Concurrent Access Control: Beyond Locks

Postgres doesn’t actually block readers when a writer is active; it lets them see a consistent snapshot of the data from before the write even started.

Let’s watch this happen with a simple scenario. We’ll use psql for this.

First, open two psql terminals. In the first one, start a transaction and select some data, but don’t commit yet:

psql -d mydatabase -c "BEGIN; SELECT * FROM users WHERE id = 1;"

Now, in the second psql terminal, try to read that same id = 1 row while the first transaction is still open:

psql -d mydatabase -c "SELECT * FROM users WHERE id = 1;"

Notice that the second query returns immediately. It shows the data as it was before the first transaction began its work, even if the first transaction is about to modify it.
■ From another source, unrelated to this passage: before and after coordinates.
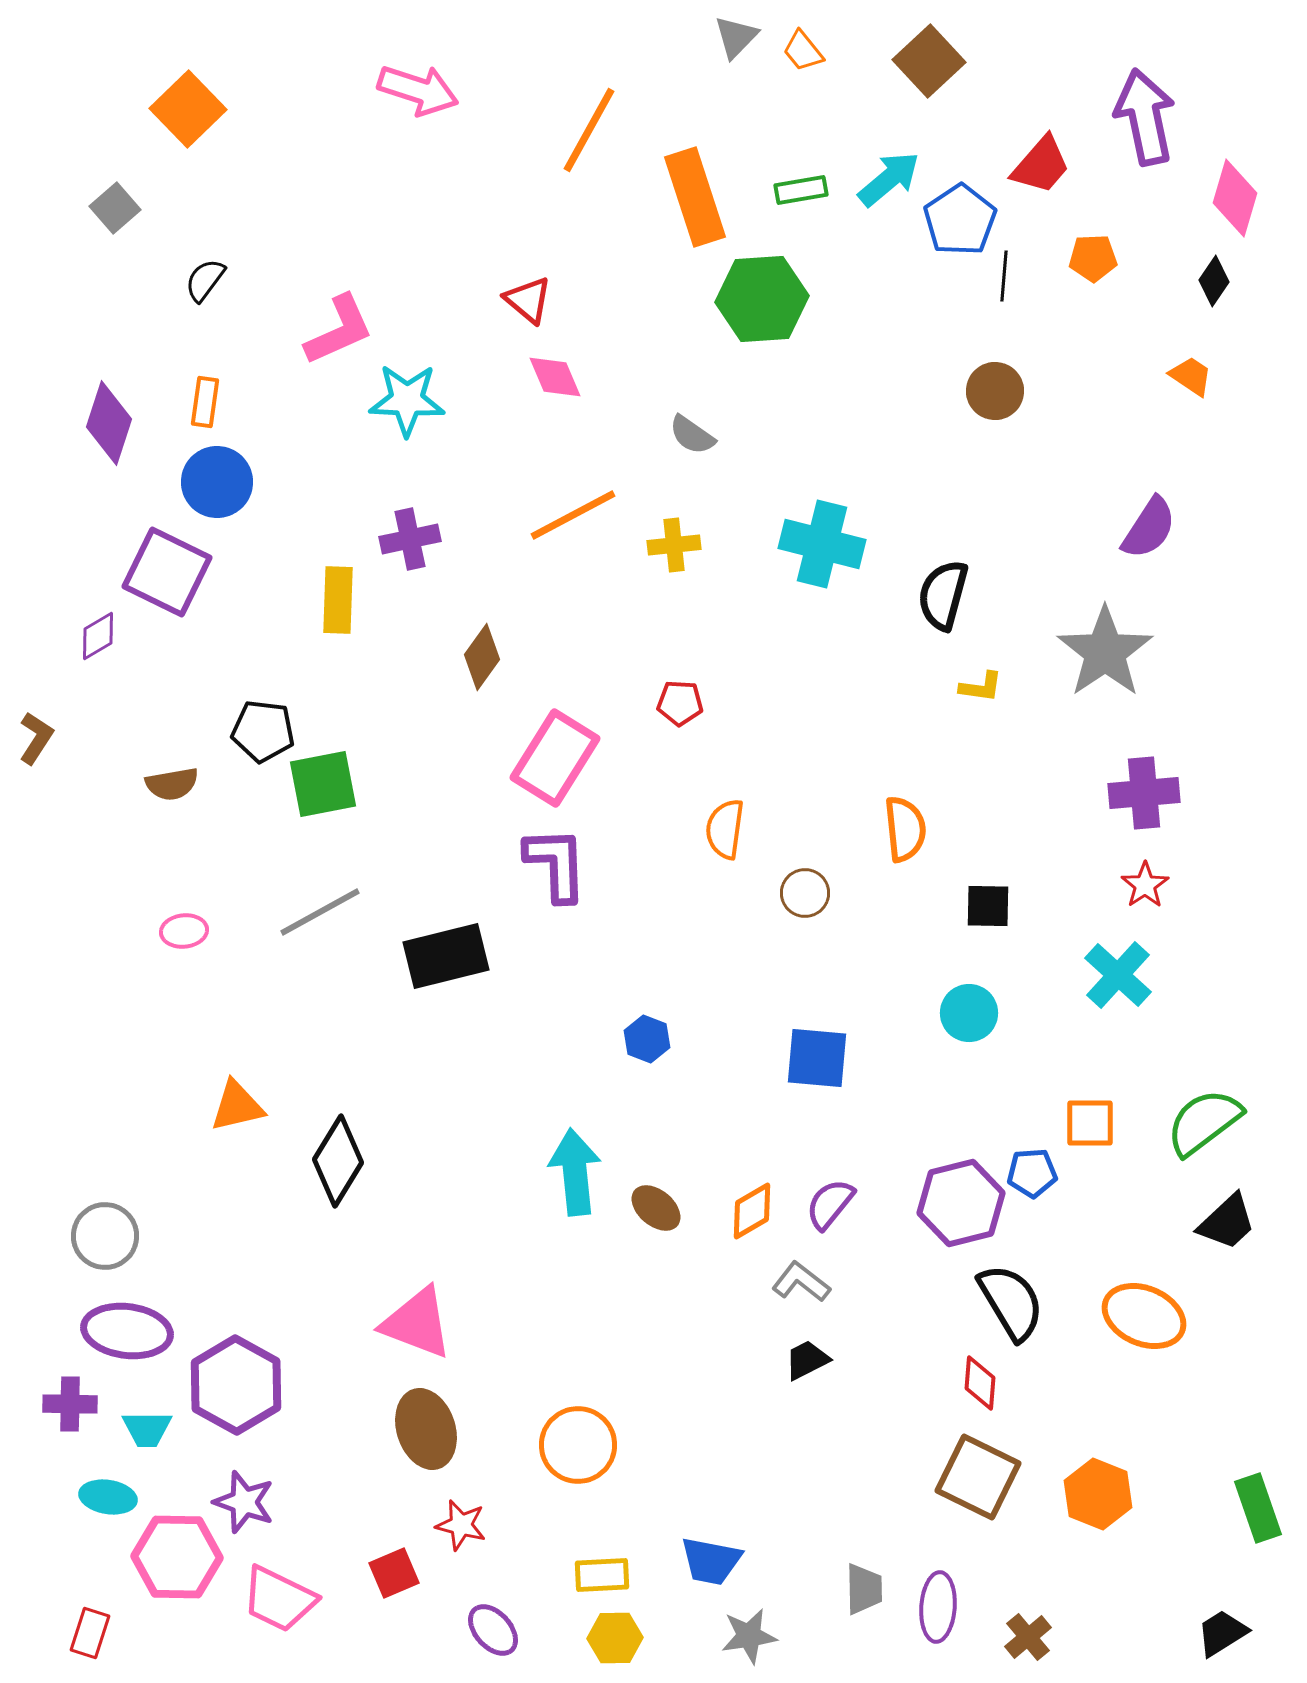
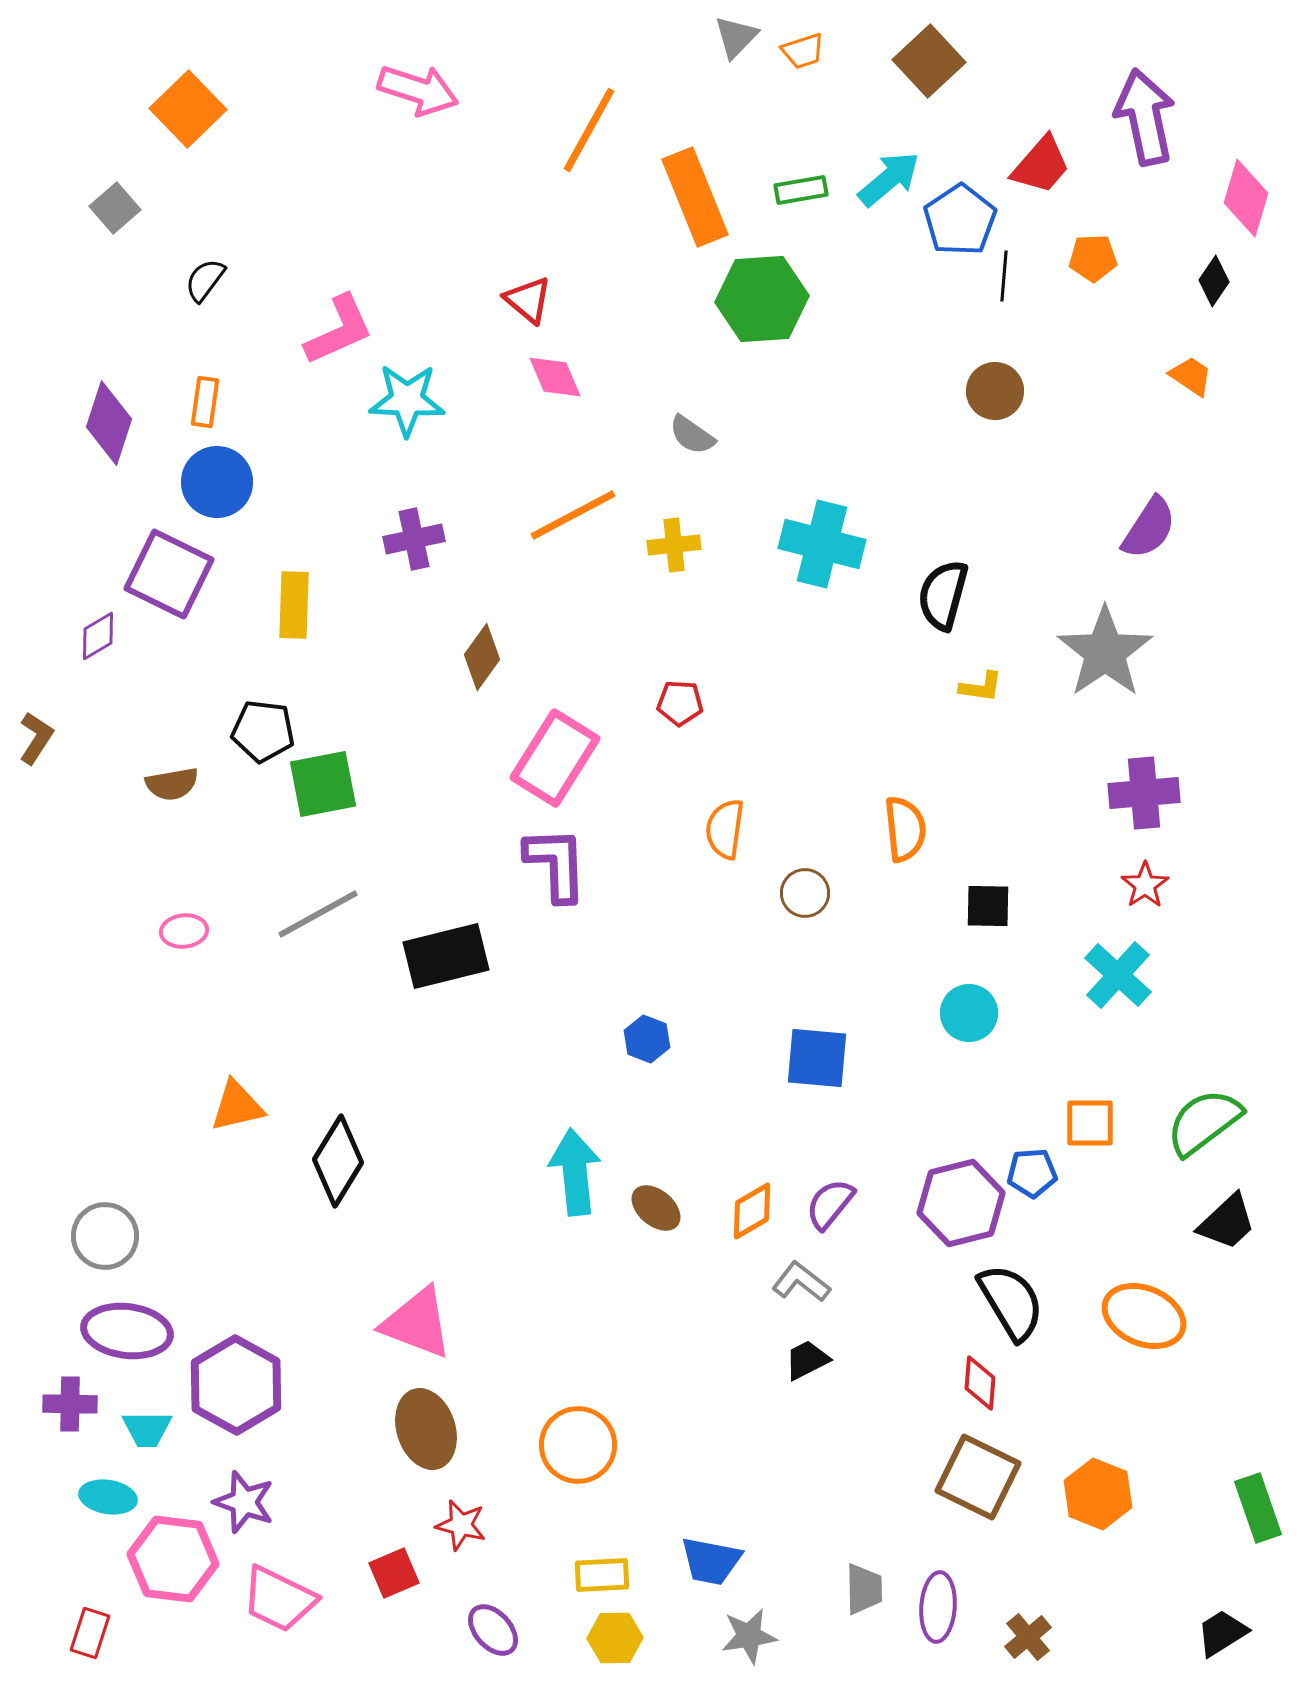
orange trapezoid at (803, 51): rotated 69 degrees counterclockwise
orange rectangle at (695, 197): rotated 4 degrees counterclockwise
pink diamond at (1235, 198): moved 11 px right
purple cross at (410, 539): moved 4 px right
purple square at (167, 572): moved 2 px right, 2 px down
yellow rectangle at (338, 600): moved 44 px left, 5 px down
gray line at (320, 912): moved 2 px left, 2 px down
pink hexagon at (177, 1557): moved 4 px left, 2 px down; rotated 6 degrees clockwise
This is the magic of Postgres’s Multiversion Concurrency Control (MVCC).

MVCC is Postgres’s core mechanism for handling concurrent access. Instead of a single, constantly updated version of a row, Postgres maintains multiple versions of each row. When you update a row, Postgres doesn’t overwrite the old version; it creates a new version and marks the old one as "dead" for transactions that started before the update. When you delete a row, it’s not immediately removed; it’s marked as "dead."

This system elegantly solves the reader-writer contention problem. Readers are given a "snapshot" of the database as it existed when their transaction began. Writers, on the other hand, create new versions. This means readers never block writers, and writers don’t block readers.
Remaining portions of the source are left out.